Oil Rises on Demand Optimism and Gasoline Strength, Reports Reuters

By Laura Sanicola

Oil prices climbed on Monday, driven by optimism regarding a recovery in demand in China following encouraging signs of decreasing coronavirus cases in the areas most affected by the pandemic.

Futures for July delivery increased by $2.69, settling at $114.24 per barrel, a gain of 2.4%. Meanwhile, U.S. West Texas Intermediate (WTI) crude rose $3.71, or 3.4%, to $114.20 per barrel.

Shanghai officials announced plans to reopen broadly and allow the city’s 25 million residents to return to normal life starting June 1, as 15 of its 16 districts reported no COVID-19 cases outside of quarantine areas.

Nonetheless, approximately 46 cities in China remain under lockdown, impacting shopping, manufacturing output, and energy consumption.

"We are seeing numerous signals that demand will start to return in that region, supporting higher prices," noted Bob Yawger, director of energy futures at Mizuho.

Amid an unexpected sharp decline in industrial output in April, China processed 11% less crude oil, marking the lowest daily throughput since March 2020.

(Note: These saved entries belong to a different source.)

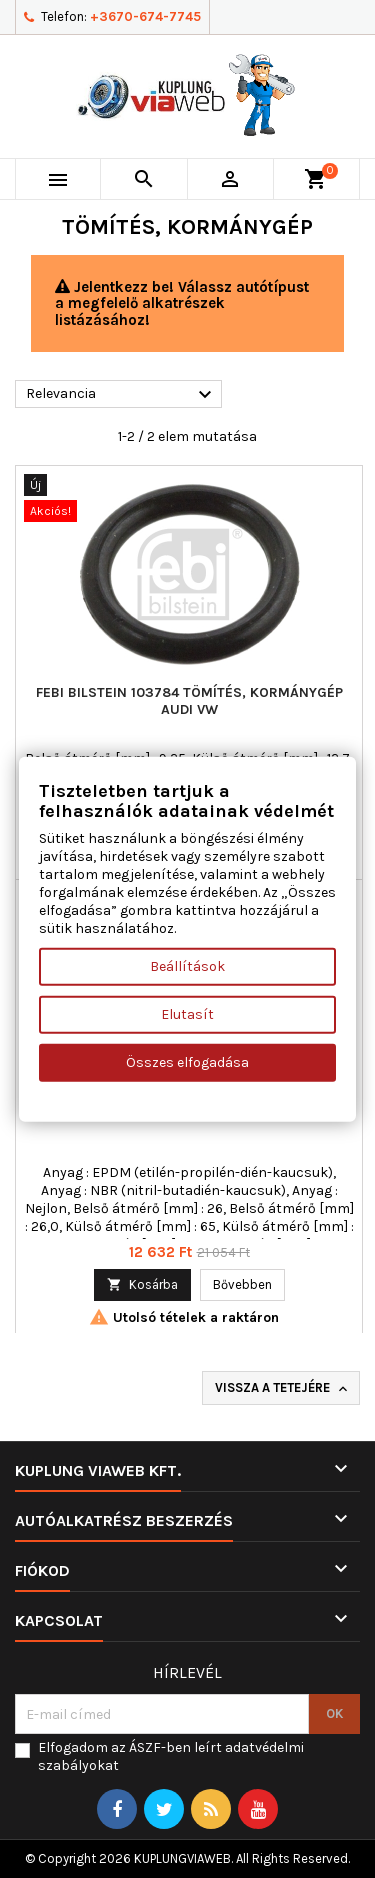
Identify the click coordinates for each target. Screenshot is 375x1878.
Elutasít (187, 1013)
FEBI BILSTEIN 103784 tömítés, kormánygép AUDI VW (189, 701)
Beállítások (187, 965)
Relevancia (121, 395)
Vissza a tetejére (283, 1388)
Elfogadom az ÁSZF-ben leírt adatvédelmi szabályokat (171, 1756)
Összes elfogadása (187, 1061)
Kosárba (142, 1284)
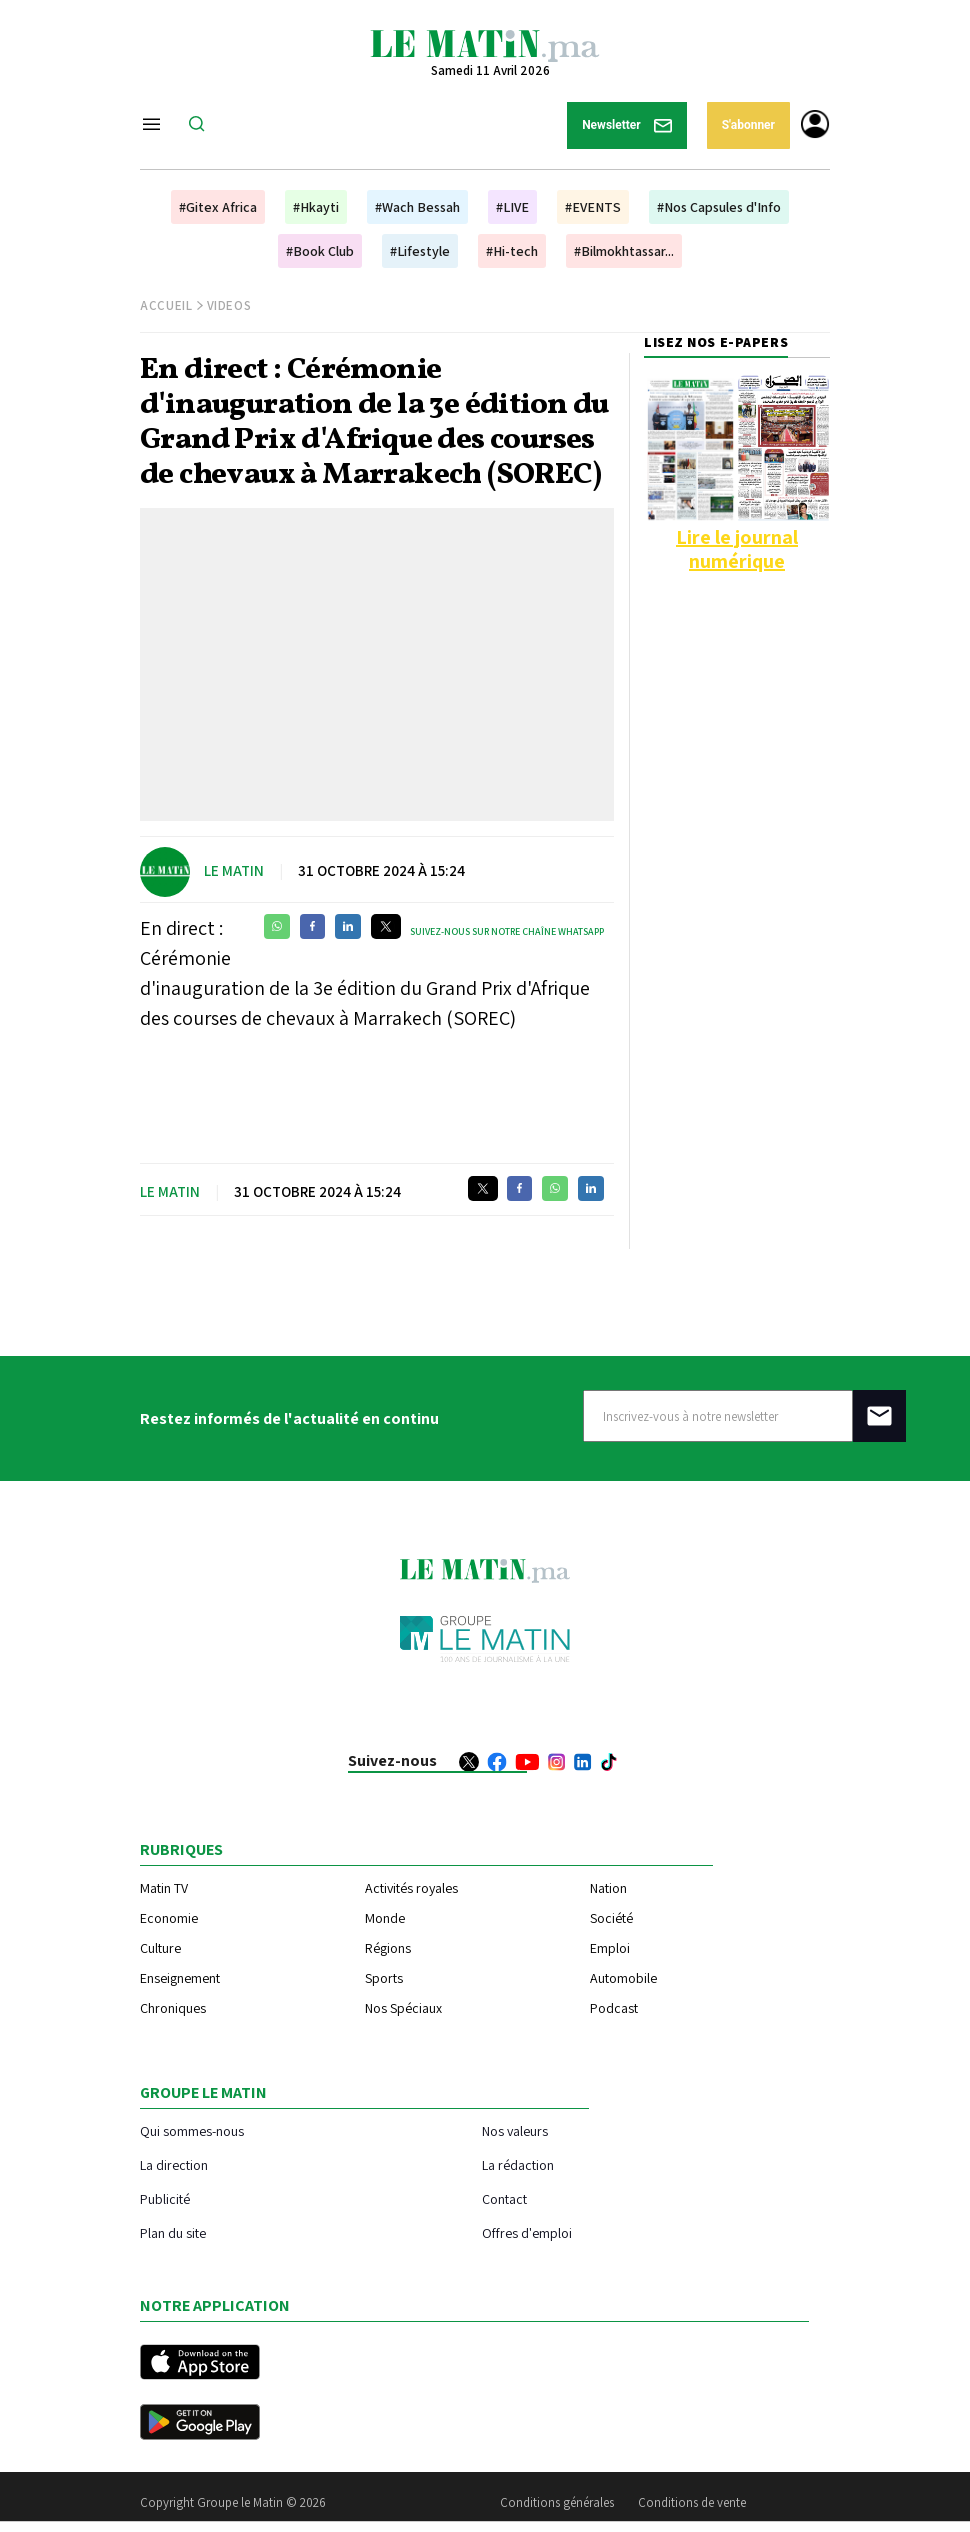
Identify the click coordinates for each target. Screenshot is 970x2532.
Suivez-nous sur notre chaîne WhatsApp (507, 931)
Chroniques (173, 2008)
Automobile (623, 1978)
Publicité (165, 2198)
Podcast (614, 2008)
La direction (174, 2164)
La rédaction (518, 2164)
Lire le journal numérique (737, 549)
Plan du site (173, 2232)
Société (611, 1918)
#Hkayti (316, 207)
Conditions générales (557, 2502)
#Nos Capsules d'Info (719, 207)
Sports (384, 1978)
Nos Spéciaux (403, 2008)
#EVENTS (593, 207)
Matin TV (164, 1888)
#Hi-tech (512, 251)
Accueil (166, 305)
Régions (388, 1948)
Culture (160, 1948)
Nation (608, 1888)
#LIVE (512, 207)
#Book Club (320, 251)
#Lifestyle (420, 251)
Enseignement (180, 1978)
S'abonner (748, 125)
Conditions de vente (692, 2502)
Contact (504, 2198)
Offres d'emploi (527, 2232)
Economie (169, 1918)
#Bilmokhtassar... (624, 251)
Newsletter (627, 125)
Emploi (610, 1948)
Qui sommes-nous (192, 2130)
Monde (385, 1918)
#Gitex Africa (218, 207)
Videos (229, 305)
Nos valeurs (515, 2130)
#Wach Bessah (417, 207)
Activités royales (411, 1888)
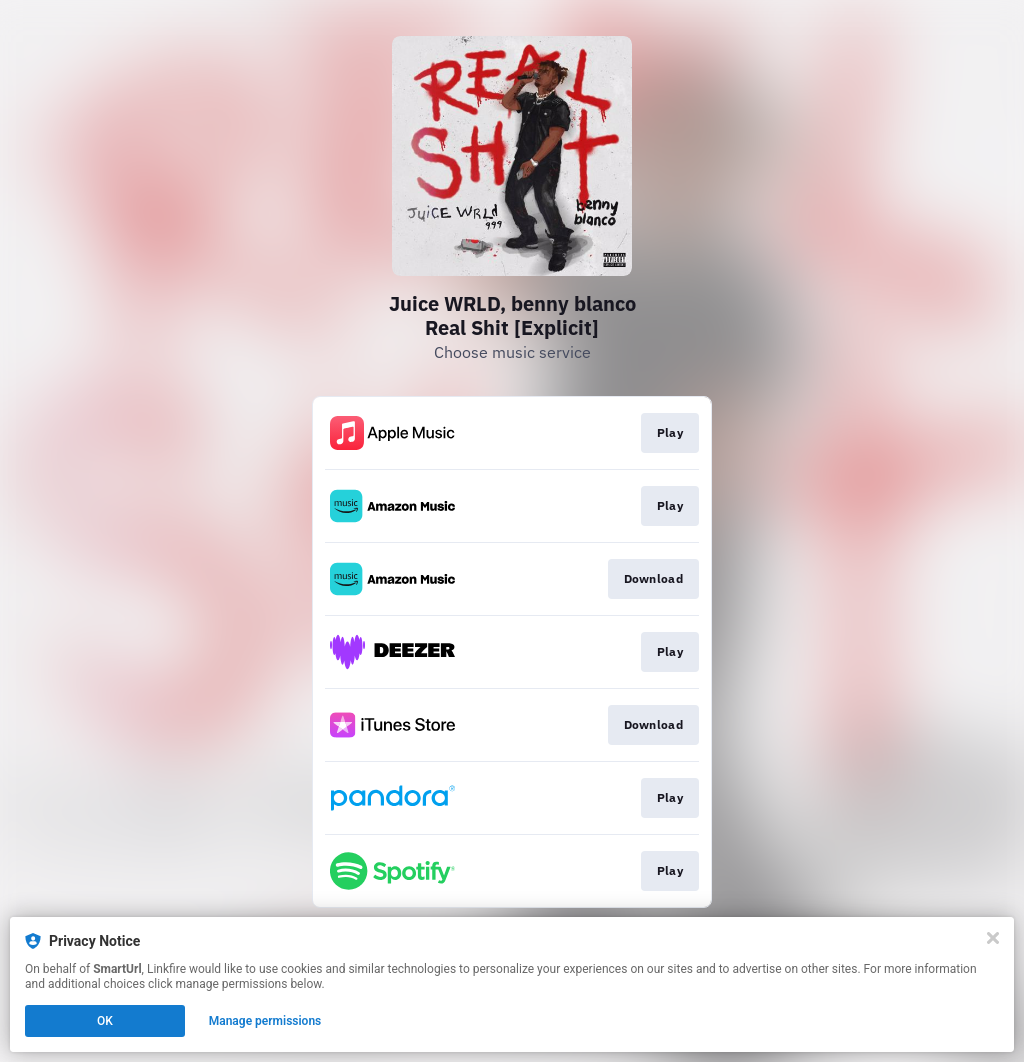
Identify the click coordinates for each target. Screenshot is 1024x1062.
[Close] (993, 938)
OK (105, 1021)
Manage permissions (265, 1021)
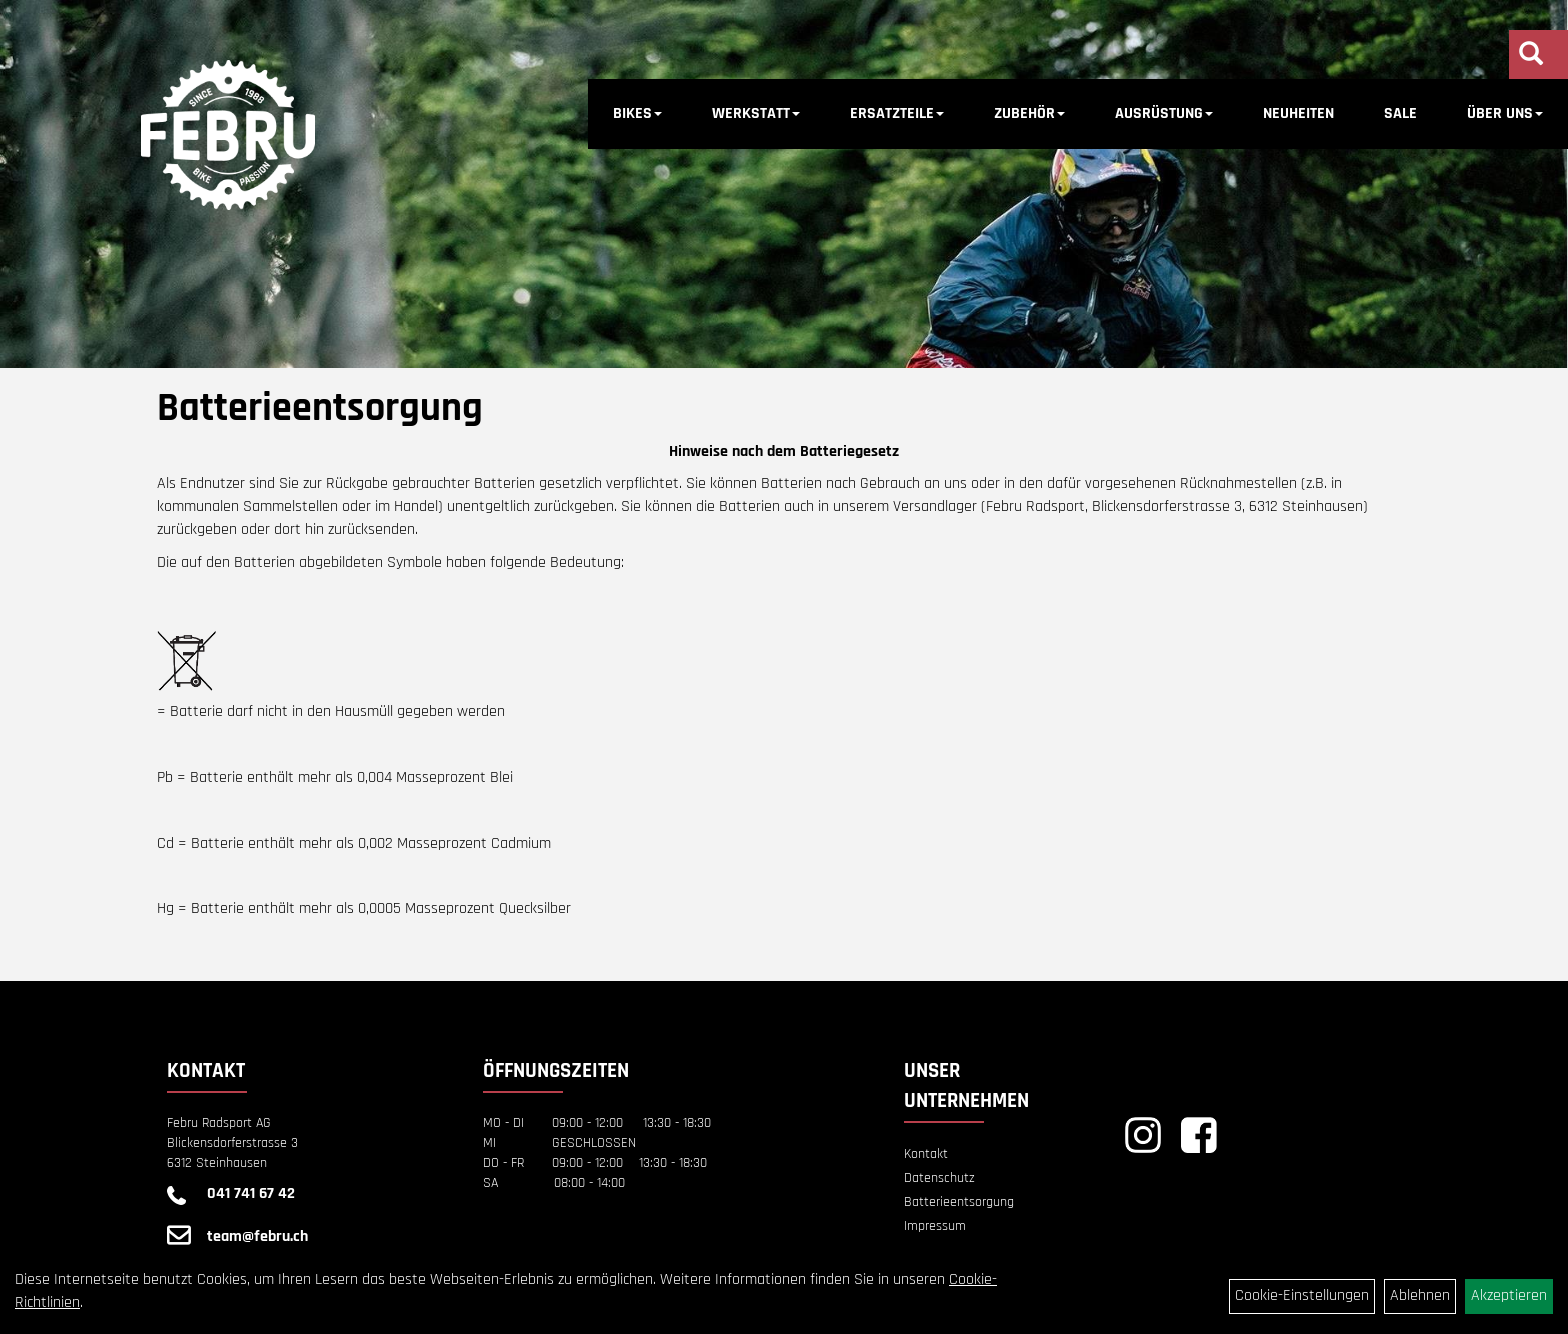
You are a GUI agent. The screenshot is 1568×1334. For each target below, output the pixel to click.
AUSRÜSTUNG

U.S. gasoline futures reached an all-time high once again on Monday, driven by declining stockpiles that intensified supply concerns. According to data from the U.S. Department of Energy, stockpiles in the Strategic Petroleum Reserve dropped to 538 million barrels, the lowest level since 1987.

"Record high gasoline prices have not yet shown signs of demanding destruction, with the U.S. economy appearing robust enough to support a strong start to the heavy driving season in just a few weeks," commented Jim Ritterbusch, president of Ritterbusch and Associates in Galena, Illinois.

Oil prices also received some support from optimistic statements made by European Union diplomats regarding progress toward a phased embargo on Russian oil, despite ongoing supply concerns in Eastern Europe.

However, EU foreign ministers were unsuccessful in pressuring Hungary to lift its veto against the proposed oil embargo, with Lithuania remarking that the bloc was being "held hostage by one member state."

German Foreign Minister Annalena Baerbock indicated that the EU would need a few more days to reach an agreement.

"Given the planned EU ban on Russian oil and the slow increase in OPEC output, oil prices are likely to remain near current levels of around $110 a barrel," stated Naohiro Niimura, a partner at Market Risk Advisory.